**Exercise data**
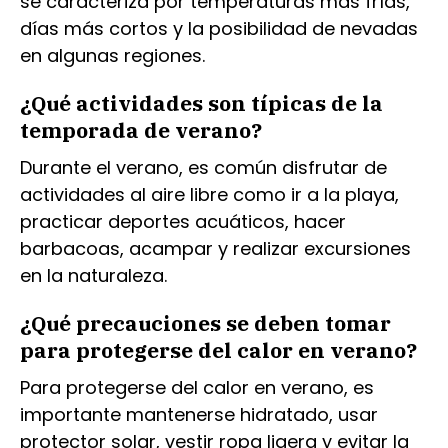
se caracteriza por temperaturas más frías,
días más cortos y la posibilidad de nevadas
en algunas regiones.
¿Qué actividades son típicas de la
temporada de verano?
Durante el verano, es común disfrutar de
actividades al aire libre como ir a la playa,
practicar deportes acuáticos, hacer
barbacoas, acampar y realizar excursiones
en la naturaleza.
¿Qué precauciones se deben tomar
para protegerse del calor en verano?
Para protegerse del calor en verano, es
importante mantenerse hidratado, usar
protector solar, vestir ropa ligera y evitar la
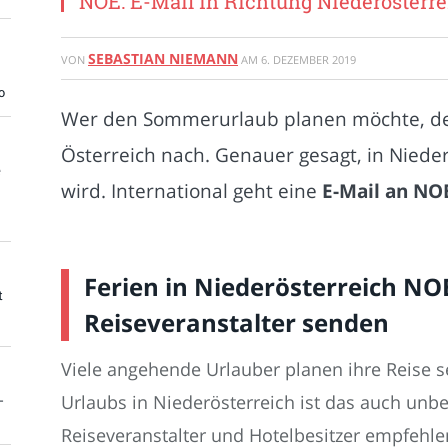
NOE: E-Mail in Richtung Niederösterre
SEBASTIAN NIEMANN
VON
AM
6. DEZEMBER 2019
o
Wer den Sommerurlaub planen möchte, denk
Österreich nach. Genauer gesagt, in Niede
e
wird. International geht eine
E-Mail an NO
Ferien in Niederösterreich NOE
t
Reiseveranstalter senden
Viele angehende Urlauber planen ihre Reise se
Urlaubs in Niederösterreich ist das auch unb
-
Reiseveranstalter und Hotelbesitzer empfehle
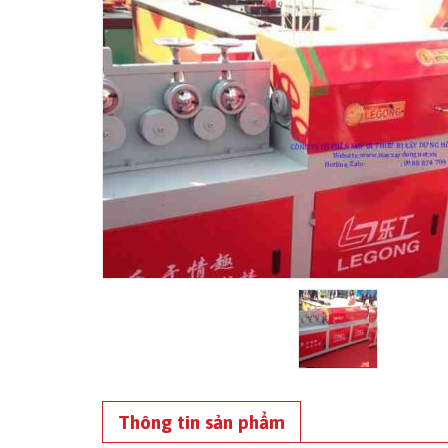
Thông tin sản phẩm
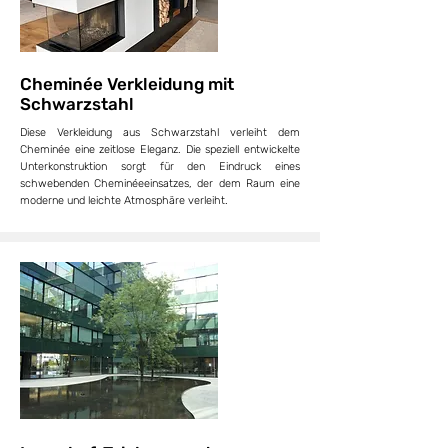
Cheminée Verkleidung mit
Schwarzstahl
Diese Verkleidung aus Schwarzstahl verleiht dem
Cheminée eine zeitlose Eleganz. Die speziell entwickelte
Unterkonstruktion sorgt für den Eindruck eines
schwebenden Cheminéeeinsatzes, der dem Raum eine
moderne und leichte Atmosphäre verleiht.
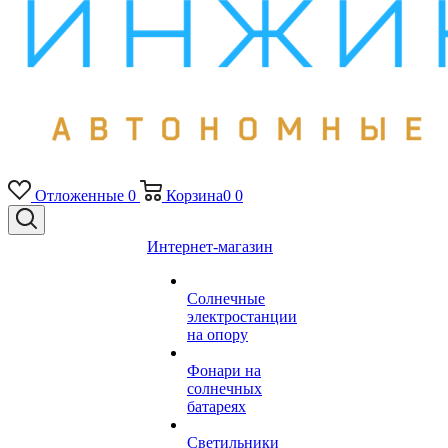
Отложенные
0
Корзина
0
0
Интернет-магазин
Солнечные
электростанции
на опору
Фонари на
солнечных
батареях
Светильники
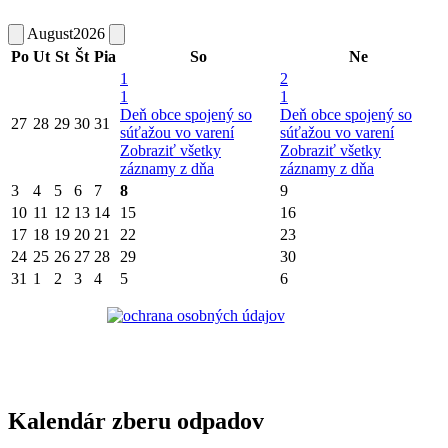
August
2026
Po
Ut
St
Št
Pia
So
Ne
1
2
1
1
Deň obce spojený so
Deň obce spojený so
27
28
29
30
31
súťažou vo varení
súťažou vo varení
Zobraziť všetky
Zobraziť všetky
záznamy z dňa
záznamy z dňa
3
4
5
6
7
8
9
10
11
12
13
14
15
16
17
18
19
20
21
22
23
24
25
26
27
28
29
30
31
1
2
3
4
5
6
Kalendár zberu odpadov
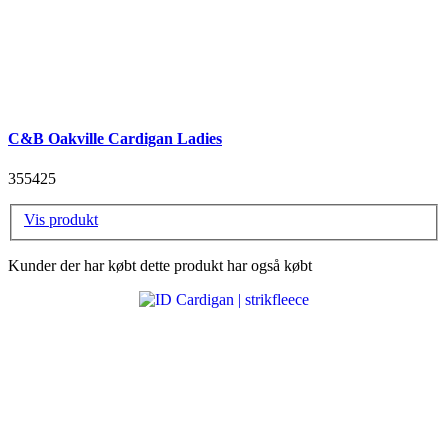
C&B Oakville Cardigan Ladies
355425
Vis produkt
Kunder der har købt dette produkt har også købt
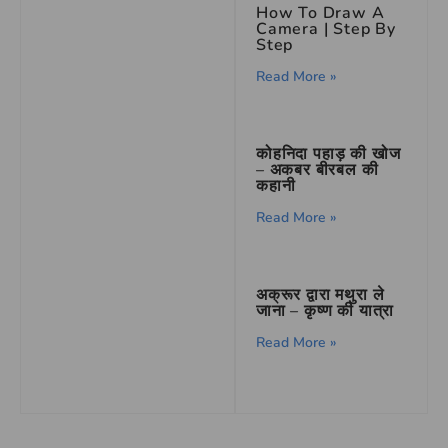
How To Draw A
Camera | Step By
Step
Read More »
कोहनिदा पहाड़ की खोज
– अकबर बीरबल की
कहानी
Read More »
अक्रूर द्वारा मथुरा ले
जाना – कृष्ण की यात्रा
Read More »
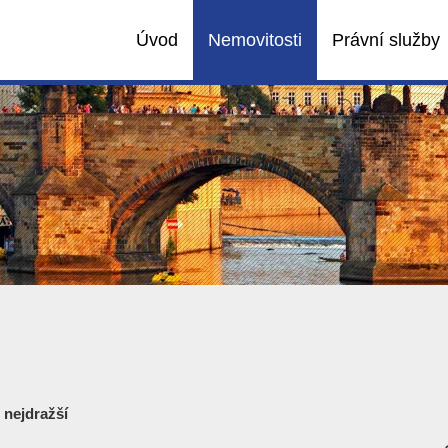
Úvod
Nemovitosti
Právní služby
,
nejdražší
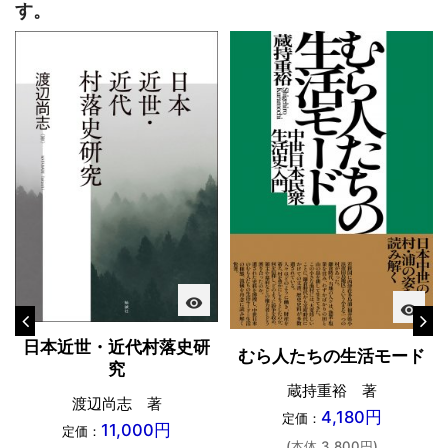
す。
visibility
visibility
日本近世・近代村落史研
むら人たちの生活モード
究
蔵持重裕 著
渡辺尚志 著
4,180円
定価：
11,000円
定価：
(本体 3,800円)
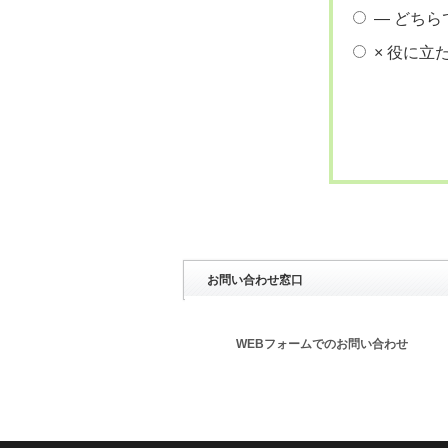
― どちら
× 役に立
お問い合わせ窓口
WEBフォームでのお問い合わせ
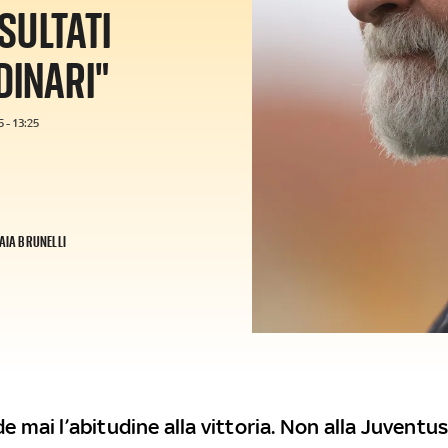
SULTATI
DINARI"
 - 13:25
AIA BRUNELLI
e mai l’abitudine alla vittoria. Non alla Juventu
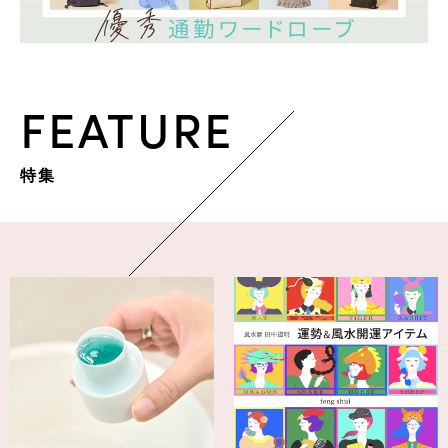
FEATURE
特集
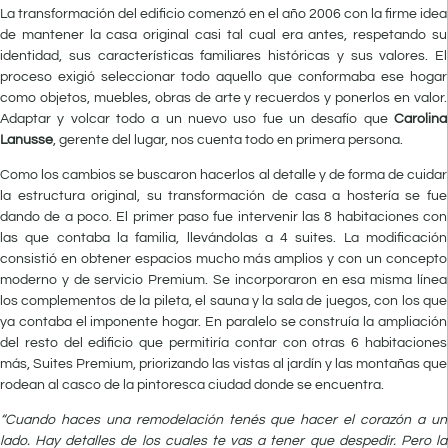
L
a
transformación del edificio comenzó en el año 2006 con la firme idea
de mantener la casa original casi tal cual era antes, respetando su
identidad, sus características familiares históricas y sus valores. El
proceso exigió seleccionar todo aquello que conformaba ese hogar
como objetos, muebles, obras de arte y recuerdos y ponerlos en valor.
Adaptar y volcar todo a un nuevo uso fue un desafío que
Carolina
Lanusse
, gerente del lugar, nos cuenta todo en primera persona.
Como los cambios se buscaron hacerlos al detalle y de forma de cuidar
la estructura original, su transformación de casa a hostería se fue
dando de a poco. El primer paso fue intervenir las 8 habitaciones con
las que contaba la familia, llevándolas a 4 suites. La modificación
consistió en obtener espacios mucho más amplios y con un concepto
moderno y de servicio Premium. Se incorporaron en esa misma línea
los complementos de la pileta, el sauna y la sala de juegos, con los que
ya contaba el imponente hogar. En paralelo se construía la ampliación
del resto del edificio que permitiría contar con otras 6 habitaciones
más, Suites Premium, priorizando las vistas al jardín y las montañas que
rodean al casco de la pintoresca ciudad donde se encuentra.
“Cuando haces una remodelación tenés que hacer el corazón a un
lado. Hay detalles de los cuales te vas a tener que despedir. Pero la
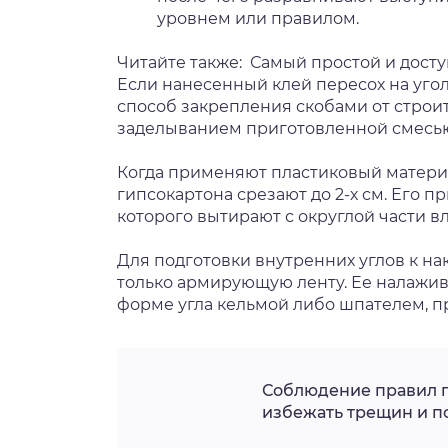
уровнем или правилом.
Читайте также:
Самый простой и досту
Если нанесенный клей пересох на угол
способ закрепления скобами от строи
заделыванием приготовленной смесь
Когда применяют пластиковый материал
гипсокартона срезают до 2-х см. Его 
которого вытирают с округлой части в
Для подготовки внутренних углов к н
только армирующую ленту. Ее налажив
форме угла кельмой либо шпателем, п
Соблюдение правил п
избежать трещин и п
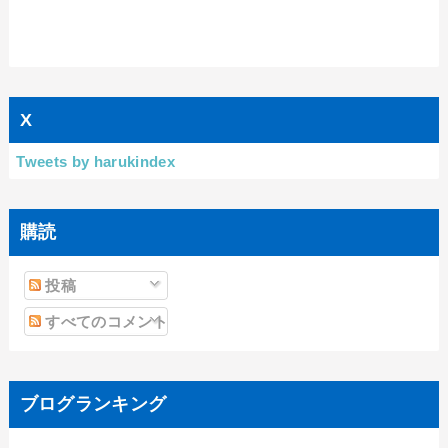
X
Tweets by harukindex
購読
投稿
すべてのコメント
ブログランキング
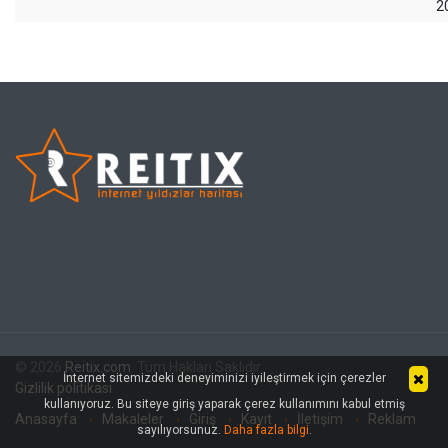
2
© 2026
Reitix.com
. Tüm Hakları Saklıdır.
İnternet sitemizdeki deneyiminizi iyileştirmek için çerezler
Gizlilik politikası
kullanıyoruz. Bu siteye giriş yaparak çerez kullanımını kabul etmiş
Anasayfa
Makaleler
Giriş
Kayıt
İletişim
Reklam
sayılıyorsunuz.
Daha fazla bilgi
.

**What to do**
Beginning at the line above that contains "de mantener la", return each line exactly through the line that contains "Como los cambios", and no others.

**Answer to this task**
de mantener la casa original casi tal cual era antes, respetando su
identidad, sus características familiares históricas y sus valores. El
proceso exigió seleccionar todo aquello que conformaba ese hogar
como objetos, muebles, obras de arte y recuerdos y ponerlos en valor.
Adaptar y volcar todo a un nuevo uso fue un desafío que
Carolina
Lanusse
, gerente del lugar, nos cuenta todo en primera persona.
Como los cambios se buscaron hacerlos al detalle y de forma de cuidar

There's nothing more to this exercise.